To suppress mosquito populations so as to minimise discomfort from mosquito biting. To protect residents and visitors from mosquito-borne disease, and thereby enhance the quality of life and promote the economy of the Cayman Islands.

The Mosquito Research & Control Unit (MRCU) was established in 1965 when Marco Giglioli arrived from London with instructions ‘to establish a laboratory and conduct research with a view to advising the Cayman Government on suitable methods of control.’

The Mosquito Research and Control Unit aims to help Cayman Islands residents by reducing mosquito nuisance and protecting against mosquito-borne diseases such as malaria and dengue which are common in the region.

To do this, we employ an Integrated Pest Management approach, using a range of physical, biological and chemical control techniques to minimize nuisance levels of mosquitoes and prevent disease transmission.

History of MRCU

  • 1834 – The first record of a mosquito problem on Grand Cayman by the Governor of Jamaica who when visiting noted ‘The mosquitoes there amount to quite a national misfortune.’
  • 1938 – The first known survey of species was carried out by a visiting sanitary inspector followed the same year by a team from Oxford University
  • 1948 – Further surveys carried out by a visiting malariologist (Dr G Giglioli)
  • 1965 – The Mosquito Research & Control Unit was established under the control of Dr Marco Giglioli to prevent vector borne disease and to reduce nuisance biting. A laboratory was set up on the current site of George Town hospital A&E.
  • 1966 – The Mosquito (Research &) Control Law was first passed.
  • 1966 – The first vehicle mounted fogging unit (a Tifa Todd machine) hit the streets of George Town by 1969 there were 9 fogging units mostly mounted on Mini Mokes, staffed largely by volunteers.

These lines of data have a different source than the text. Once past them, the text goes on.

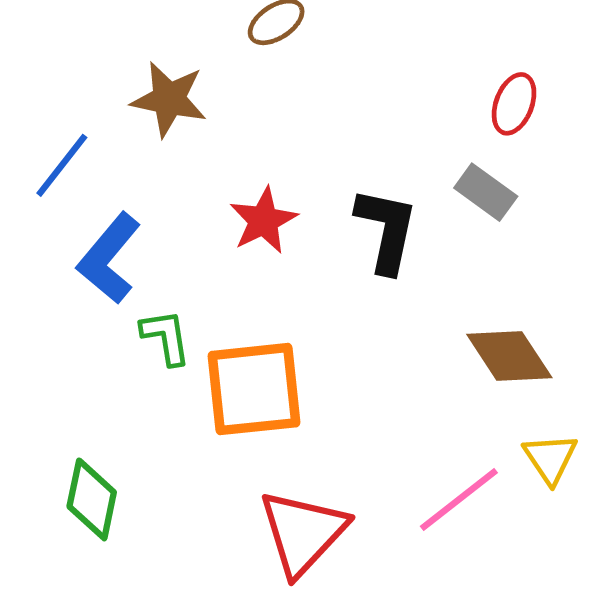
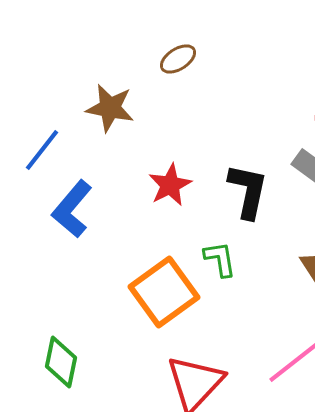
green L-shape: (166, 337) -> (220, 259), moved
orange square: (254, 389) -> (164, 292), turned -30

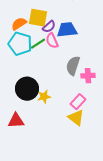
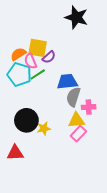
blue trapezoid: (67, 30) -> (67, 82), moved
pink semicircle: (52, 41) -> (31, 61), moved
yellow triangle: (76, 118) -> (76, 120), moved, turned -42

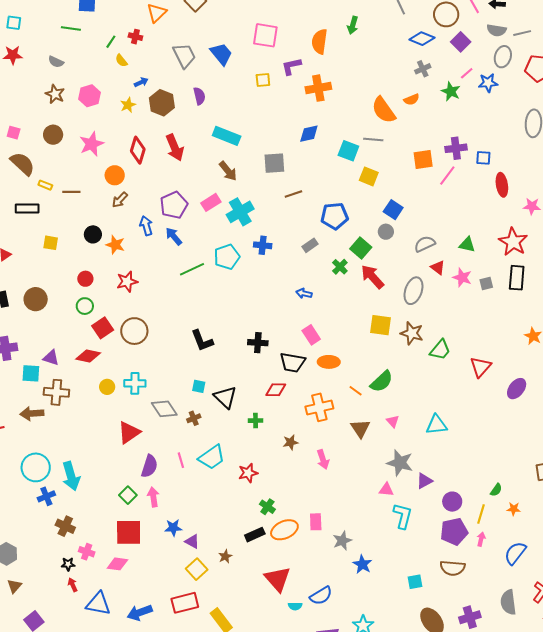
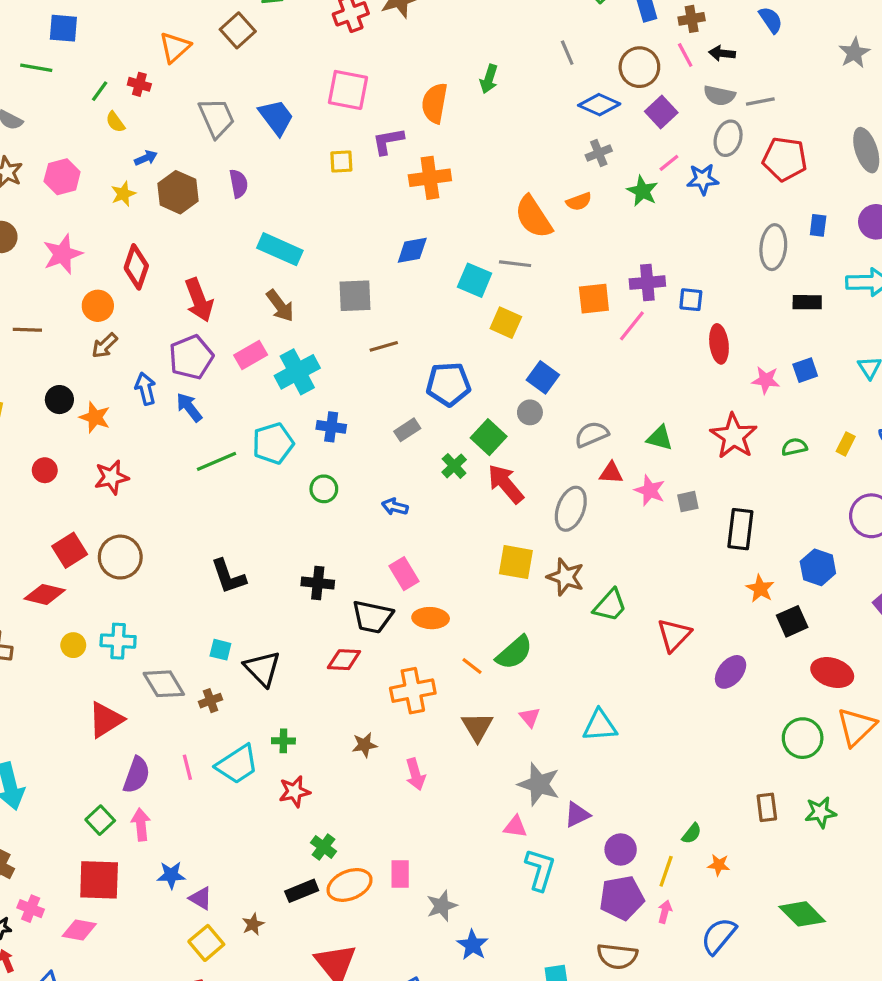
red arrow: (175, 148) -> (199, 300), moved
red triangle: (438, 267) -> (611, 473), turned -35
black rectangle: (517, 278) -> (740, 529), moved
green circle: (85, 306) -> (324, 489), moved
green cross: (256, 421) -> (283, 741), moved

  • 1967 – Dyke building began in the swamps of Grand Cayman and the network of dykes and canals grew until 1983. This allowed for the swamp levels to be manipulated to interrupt the breeding cycles of the swamp mosquito.
  • 1968 – Port disinsection began; arrangements were made for the spraying of any ship or aircraft arriving in Grand Cayman.
  • 1970 – Operations began in the Sister Islands.
  • 1971 – The first aerial insecticide campaign took place using malathion from a Cessna Ag-Wagon aircraft.
  • 1971 – Dr Giglioli the Director of MRCU was awarded the Order of the British Empire (O.B.E) medal for his work in mosquito control.
  • 1972 – Aerial applications began on a large scale.
  • 1974 – Records were broken when 793,103 mosquitoes were caught in a trap in Bodden Town in a single night.
  • 1987 – Due to the appearance of insecticide resistance to conventional insecticides, hormonal and bacterial insecticides are introduced.
  • 1996 – Moved to the Giglioli Building on North Sound Road.
  • 1996 – Further excavation of the swamps (the creation of ‘canalitos’) increasing the flow of water in and out of the swamp with tide and rainfall.
  • 2003 – Large scale larviciding operations (using temephos) were first carried out and larvicing remains the mainstay for control of the swamp mosquitoes.
  • 2006 – the MRCU moves to it’s current custom built building on Red Gate Road.